Hierarchical Stage:sort join issue with parent -child switch

Post questions here relative to DataStage Enterprise/PX Edition for such areas as Parallel job design, Parallel datasets, BuildOps, Wrappers, etc.

Moderators: chulett, rschirm, roy

Post Reply
kurics40
Premium Member
Premium Member
Posts: 61
Joined: Wed Nov 18, 2009 10:01 am

Hierarchical Stage:sort join issue with parent -child switch

Post by kurics40 »

Hi,

A complex XSD is given. Perhaps it was created with copy-paste way, because every node and leaf is optional and unbounded too. The xsd had no solid point. Every leaf has a wrapper node without any attributes. Their minoccur is "0" and maxoccur="unbounded" too. Every attribute is with minoccur=0.

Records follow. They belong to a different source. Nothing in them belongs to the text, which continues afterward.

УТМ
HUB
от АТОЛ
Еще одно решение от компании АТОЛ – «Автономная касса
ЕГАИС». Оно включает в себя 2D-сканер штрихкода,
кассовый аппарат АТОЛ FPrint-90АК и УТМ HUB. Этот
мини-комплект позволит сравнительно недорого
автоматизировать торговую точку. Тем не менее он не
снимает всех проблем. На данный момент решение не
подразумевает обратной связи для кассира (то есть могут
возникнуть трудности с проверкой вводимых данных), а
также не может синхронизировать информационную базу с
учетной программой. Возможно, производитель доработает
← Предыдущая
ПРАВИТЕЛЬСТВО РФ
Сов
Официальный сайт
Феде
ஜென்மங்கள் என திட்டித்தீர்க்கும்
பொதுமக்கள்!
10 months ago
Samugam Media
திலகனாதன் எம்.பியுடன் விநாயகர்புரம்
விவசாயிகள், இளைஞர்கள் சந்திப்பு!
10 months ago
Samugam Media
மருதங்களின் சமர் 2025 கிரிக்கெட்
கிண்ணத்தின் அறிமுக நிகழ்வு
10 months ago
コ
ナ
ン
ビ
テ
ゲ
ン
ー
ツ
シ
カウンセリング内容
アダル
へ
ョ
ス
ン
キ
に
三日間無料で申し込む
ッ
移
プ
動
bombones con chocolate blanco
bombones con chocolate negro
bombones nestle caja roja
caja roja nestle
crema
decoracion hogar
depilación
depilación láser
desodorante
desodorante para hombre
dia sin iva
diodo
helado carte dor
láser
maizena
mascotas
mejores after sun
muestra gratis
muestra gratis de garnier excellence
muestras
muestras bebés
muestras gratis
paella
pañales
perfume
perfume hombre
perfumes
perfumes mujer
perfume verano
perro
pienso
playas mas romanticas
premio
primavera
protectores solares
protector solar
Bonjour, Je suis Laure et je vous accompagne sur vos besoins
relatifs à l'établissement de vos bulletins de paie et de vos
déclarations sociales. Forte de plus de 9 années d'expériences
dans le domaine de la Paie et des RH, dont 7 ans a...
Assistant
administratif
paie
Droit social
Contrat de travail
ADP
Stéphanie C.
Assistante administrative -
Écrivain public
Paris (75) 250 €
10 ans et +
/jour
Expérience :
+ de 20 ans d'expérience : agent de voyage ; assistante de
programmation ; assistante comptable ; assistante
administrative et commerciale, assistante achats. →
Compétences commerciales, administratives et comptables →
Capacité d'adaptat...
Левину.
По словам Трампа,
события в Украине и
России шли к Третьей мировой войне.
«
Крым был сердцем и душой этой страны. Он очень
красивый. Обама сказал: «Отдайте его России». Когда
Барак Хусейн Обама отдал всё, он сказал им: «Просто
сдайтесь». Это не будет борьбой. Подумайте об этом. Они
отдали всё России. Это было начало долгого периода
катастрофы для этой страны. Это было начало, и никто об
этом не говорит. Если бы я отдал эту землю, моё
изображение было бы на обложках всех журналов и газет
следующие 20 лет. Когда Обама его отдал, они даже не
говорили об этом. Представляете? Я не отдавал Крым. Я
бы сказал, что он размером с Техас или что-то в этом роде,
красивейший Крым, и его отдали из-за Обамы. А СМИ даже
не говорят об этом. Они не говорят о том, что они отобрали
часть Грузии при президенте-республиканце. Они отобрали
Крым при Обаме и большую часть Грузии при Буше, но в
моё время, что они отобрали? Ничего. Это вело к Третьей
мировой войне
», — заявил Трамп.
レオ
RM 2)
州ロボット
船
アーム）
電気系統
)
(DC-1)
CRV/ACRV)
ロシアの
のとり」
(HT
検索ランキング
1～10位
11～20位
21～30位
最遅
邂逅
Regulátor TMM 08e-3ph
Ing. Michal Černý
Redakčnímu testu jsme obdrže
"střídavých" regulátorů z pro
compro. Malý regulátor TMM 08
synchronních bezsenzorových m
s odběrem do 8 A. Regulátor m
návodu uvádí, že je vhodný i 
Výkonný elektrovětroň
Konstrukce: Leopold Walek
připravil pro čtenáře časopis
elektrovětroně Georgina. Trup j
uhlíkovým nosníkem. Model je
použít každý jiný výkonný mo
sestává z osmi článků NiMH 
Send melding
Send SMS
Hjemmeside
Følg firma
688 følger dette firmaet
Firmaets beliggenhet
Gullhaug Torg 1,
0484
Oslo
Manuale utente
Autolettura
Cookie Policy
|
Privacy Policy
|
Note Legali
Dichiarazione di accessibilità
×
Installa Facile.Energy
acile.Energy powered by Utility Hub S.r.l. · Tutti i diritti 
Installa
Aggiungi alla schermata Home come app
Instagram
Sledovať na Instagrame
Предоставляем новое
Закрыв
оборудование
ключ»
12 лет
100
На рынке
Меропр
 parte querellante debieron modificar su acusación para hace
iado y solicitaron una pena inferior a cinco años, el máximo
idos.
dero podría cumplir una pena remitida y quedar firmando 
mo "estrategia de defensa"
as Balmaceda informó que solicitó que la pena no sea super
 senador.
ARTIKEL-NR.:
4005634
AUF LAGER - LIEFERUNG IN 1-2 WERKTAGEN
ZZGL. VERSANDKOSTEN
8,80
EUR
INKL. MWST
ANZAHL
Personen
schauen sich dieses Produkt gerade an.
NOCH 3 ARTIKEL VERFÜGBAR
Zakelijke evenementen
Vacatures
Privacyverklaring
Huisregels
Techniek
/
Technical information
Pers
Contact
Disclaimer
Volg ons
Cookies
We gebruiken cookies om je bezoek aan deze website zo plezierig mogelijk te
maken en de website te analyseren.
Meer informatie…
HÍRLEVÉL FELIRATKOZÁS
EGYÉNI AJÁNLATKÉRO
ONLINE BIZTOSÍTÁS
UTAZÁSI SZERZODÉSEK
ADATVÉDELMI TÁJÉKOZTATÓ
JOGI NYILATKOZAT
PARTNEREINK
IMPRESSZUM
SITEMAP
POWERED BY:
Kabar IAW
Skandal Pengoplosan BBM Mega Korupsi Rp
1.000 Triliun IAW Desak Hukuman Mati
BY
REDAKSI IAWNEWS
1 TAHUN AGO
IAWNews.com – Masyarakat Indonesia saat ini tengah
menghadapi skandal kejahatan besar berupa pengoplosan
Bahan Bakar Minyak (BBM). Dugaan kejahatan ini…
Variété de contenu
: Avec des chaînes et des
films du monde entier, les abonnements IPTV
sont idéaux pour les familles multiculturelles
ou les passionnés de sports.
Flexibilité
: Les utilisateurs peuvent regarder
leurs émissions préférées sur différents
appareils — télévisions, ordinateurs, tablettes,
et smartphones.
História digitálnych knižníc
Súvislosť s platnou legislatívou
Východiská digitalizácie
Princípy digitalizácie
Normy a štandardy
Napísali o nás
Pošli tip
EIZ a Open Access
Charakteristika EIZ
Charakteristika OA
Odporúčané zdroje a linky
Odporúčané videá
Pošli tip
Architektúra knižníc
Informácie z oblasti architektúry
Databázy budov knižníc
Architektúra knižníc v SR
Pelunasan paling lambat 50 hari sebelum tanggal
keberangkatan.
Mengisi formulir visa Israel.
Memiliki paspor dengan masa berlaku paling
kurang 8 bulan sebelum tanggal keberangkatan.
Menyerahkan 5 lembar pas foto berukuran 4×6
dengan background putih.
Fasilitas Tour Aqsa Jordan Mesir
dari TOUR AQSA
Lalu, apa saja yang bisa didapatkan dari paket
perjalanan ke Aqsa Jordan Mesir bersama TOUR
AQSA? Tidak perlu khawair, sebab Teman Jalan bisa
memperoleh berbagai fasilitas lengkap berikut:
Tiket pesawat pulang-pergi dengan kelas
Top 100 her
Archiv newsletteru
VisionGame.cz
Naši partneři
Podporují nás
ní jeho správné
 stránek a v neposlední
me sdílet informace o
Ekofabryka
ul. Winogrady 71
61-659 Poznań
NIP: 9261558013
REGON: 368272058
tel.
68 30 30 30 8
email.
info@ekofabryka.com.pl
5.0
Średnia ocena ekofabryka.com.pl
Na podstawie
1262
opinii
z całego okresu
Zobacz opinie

I try to flatten the input xml. I use switches to separate the groups. I use sort join to join together the nodes. I have no problem when I do this with the switches of the first nodes. I have problem when I join a switch which is a child of another switch. I tried many variations and possibilities with a small example. When I run the parallel job sooner or later it fails. I could somehow manage to join with a fix small main node to a 1-N leaf . When I try to do the same with another leaf from the same group it fails.
chulett
Charter Member
Charter Member
Posts: 43085
Joined: Tue Nov 12, 2002 4:34 pm
Location: Denver, CO

Post by chulett »

Usually best to include an actual question in your post. Perhaps even post your XSD.
-craig

"You can never have too many knives" -- Logan Nine Fingers
kurics40
Premium Member
Premium Member
Posts: 61
Joined: Wed Nov 18, 2009 10:01 am

Post by kurics40 »

I have many phenomenon of errors. Nullpointer, Invalid parent cursor, etc

Question: How can I make this work? Is this a bug?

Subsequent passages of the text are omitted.